Remember, you need the mean of the Pclass from those who Survived
0
x <- read.csv('/usercode/files/titanic.csv')
t <- data.frame(x)
survived <- subset(t, t$passenger >= 18)
print(mean(survived))
The code above reads a CSV file named "titanic.csv" located in the "/usercode/files" directory. It then creates a data frame called "t" using the contents of the CSV file. Next, it filters the data in the "t" data frame, selecting only the rows where the "passenger" column has a value greater than or equal to 18. Finally, it calculates the mean of the "survived" column and prints the result.

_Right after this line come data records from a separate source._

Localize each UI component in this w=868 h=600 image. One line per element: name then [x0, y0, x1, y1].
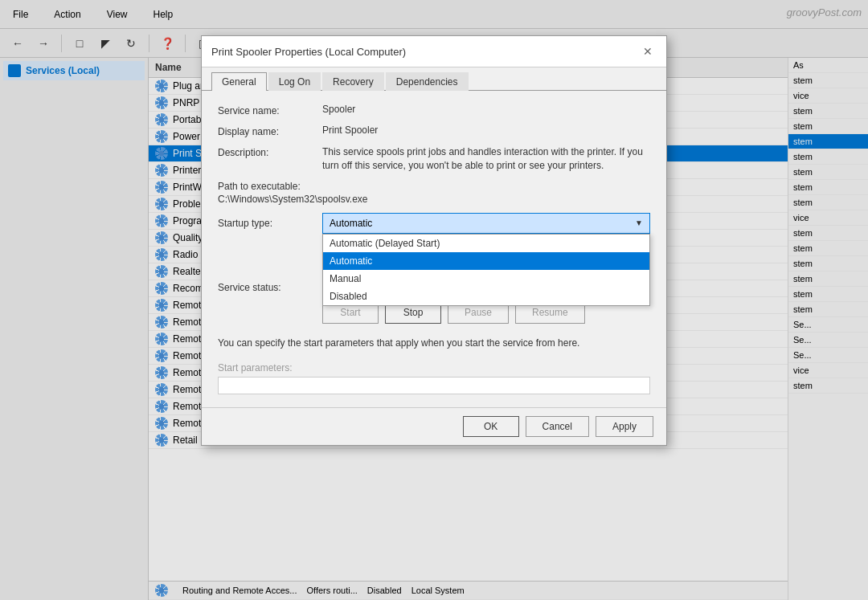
service-name-label: Service name:	[218, 104, 322, 116]
option-manual[interactable]: Manual	[323, 270, 649, 288]
tab-logon[interactable]: Log On	[268, 72, 321, 91]
ok-button[interactable]: OK	[463, 416, 519, 437]
description-value: This service spools print jobs and handl…	[322, 145, 650, 173]
tab-dependencies[interactable]: Dependencies	[386, 72, 469, 91]
dialog-title: Print Spooler Properties (Local Computer…	[211, 46, 406, 58]
properties-dialog: Print Spooler Properties (Local Computer…	[201, 35, 667, 446]
service-name-row: Service name: Spooler	[218, 104, 650, 116]
startup-selected-value: Automatic	[330, 218, 372, 229]
close-button[interactable]: ✕	[639, 43, 657, 60]
display-name-label: Display name:	[218, 124, 322, 137]
description-row: Description: This service spools print j…	[218, 145, 650, 173]
dialog-footer: OK Cancel Apply	[202, 407, 666, 445]
startup-selected[interactable]: Automatic ▼	[322, 213, 650, 234]
chevron-down-icon: ▼	[635, 218, 643, 227]
start-params-input[interactable]	[218, 377, 650, 394]
option-disabled[interactable]: Disabled	[323, 288, 649, 305]
startup-dropdown[interactable]: Automatic ▼ Automatic (Delayed Start) Au…	[322, 213, 650, 234]
dialog-titlebar: Print Spooler Properties (Local Computer…	[202, 36, 666, 67]
option-delayed-start[interactable]: Automatic (Delayed Start)	[323, 235, 649, 252]
cancel-button[interactable]: Cancel	[526, 416, 589, 437]
service-name-value: Spooler	[322, 104, 650, 115]
dialog-body: Service name: Spooler Display name: Prin…	[202, 91, 666, 407]
display-name-value: Print Spooler	[322, 124, 650, 136]
dialog-tabs: General Log On Recovery Dependencies	[202, 67, 666, 91]
path-label: Path to executable:	[218, 181, 650, 192]
description-label: Description:	[218, 145, 322, 158]
startup-type-label: Startup type:	[218, 218, 322, 229]
tab-recovery[interactable]: Recovery	[322, 72, 384, 91]
info-text: You can specify the start parameters tha…	[218, 337, 650, 350]
path-value: C:\Windows\System32\spoolsv.exe	[218, 194, 650, 205]
option-automatic[interactable]: Automatic	[323, 252, 649, 270]
startup-options-list[interactable]: Automatic (Delayed Start) Automatic Manu…	[322, 234, 650, 306]
display-name-row: Display name: Print Spooler	[218, 124, 650, 137]
tab-general[interactable]: General	[211, 72, 267, 91]
dialog-overlay: Print Spooler Properties (Local Computer…	[0, 0, 868, 600]
start-params-label: Start parameters:	[218, 362, 650, 373]
service-status-label: Service status:	[218, 282, 322, 293]
startup-row: Startup type: Automatic ▼ Automatic (Del…	[218, 213, 650, 234]
path-section: Path to executable: C:\Windows\System32\…	[218, 181, 650, 205]
apply-button[interactable]: Apply	[596, 416, 653, 437]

However, there is an issue with the last line of code. The line print(mean(survived)) is incorrect because the mean() function expects a numeric vector as its argument. In this case, the "survived" variable is a data frame, not a numeric vector. To fix this issue, we need to specify the column of the data frame that we want to calculate the mean for. Let's assume that the "survived" column contains numeric values representing survival status (e.g., 0 for not survived, 1 for survived).
0
We can modify the code as follows:
0
x <- read.csv('/usercode/files/titanic.csv')
t <- data.frame(x)
survived <- subset(t, t$passenger >= 18)
print(mean(survived$survived))
By specifying survived$survived, we are accessing the "survived" column within the "survived" data frame, which is a numeric vector. This will allow us to correctly calculate the mean of the "survived" column.
Remember, it's important to pay attention to the data types and structures when working with functions in programming languages.